低身長の人の、視線の置き場のこと。

「低身長だから、ロング丈は避けて」 「ハイウエストで脚を長く見せて」 「縦のラインを意識して」
こうした助言は、 正しいけれど、 少し疲れます。
毎朝の鏡の前で、 "いかに身長を盛るか"の戦略を、 組み立て直すのは、 本当の意味で 自分のための装いとは 言えない気がして。
低身長で本当に大切なのは、 身長を伸ばすことではなく、 視線をどこに置くか を 自分で選ぶことです。
低身長の縦ライン・ハイウエストパンツとブラウス
視線が落ち着く場所を作る
人は、 誰かを見るとき、 必ずどこかに視線が止まります。
何も設計していない装いだと、 視線は無作為に泳ぎ、 "全体的に小さい人" という印象だけが残ってしまう。

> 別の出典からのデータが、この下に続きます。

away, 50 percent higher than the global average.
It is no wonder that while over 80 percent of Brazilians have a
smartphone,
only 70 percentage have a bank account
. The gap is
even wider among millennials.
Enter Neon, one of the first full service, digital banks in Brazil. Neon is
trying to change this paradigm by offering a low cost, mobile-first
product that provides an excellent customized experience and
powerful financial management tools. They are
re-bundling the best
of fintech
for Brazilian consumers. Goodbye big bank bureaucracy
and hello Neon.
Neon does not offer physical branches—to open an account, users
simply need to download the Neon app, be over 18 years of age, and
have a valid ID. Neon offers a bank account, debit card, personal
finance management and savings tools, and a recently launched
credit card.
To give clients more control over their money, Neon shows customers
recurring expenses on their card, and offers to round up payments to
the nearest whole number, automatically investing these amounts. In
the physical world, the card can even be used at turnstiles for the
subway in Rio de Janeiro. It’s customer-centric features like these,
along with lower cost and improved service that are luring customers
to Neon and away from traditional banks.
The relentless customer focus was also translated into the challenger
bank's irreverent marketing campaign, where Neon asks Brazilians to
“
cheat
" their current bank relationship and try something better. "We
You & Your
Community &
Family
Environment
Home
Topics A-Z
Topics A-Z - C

逆に、 視線を置きたい場所を 意識して作ってあげると、 身長の話は背景に下がります。
たとえば、
- 顔回りに、明るい色の襟
- 胸元に、繊細なネックレス
- ウエストに、しなやかなベルト
- 足元に、印象的なシューズ
視線が"そこ"に止まる場所を、 一つだけ作る。
複数作るとうるさくなるので、 一つで十分です。
縦より「重心」
縦のラインを作るより、 重心を上に置く方が、 低身長の装いを軽くします。
重心が下にあると (ボリュームのあるスカート、 重い色のボトムスなど)、 身体が引っ張られて見える。

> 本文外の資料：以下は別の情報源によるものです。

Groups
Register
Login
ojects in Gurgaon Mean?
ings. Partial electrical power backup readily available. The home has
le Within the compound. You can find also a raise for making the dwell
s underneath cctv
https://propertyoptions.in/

重心が上にあると (明るい色のトップス、 ウエストマークの位置を高く)、 身体がふわっと浮いて見える。
縦に伸ばすのではなく、 "上に持ち上げる"。 そのほうが、 姿勢も自然と良くなります。
低身長の女性が上重心の装いで立つ
数字より、自分の輪郭
身長が何センチか、 というのは、 ただの一つの数字です。
その数字から、 "こう着るべき"という規則を 逆算するのは、 他人の物差しを、 自分の身体にあてているようなもの。
代わりに、 鏡の前で、 今日の自分が 気持ちよく立てているかを、 ただ確かめる。
それだけで、 装いは "身長を盛る戦略"から、 "自分の輪郭を整える時間" へと変わっていきます。
低身長は、悩みではありません。 ただの、 あなたの輪郭の一つです。
よくある問い
- Q. 低身長は本当にロング丈を避けた方がいい?
- 一律に避ける必要はありません。ただし丈は『くるぶし上』『膝下』など、足首や足の甲が見える位置で切ると、重心が下に落ちにくくなります。
- Q. ハイウエストはやっぱり鉄則?
- 鉄則というより『重心を上に置く』ための一つの手段です。ハイウエストでなくても、トップスを軽い色にする・ベルトでウエストマークを高めにする、で同じ効果が出ます。
- Q. 低身長でもオーバーサイズは着られる?
- 着られます。コツは『1サイズだけ大きい』に留めること、首元と足首は必ず見せて抜きを作ること。全身ふんわりにしないことで、低身長でもオーバーサイズが軽やかに整います。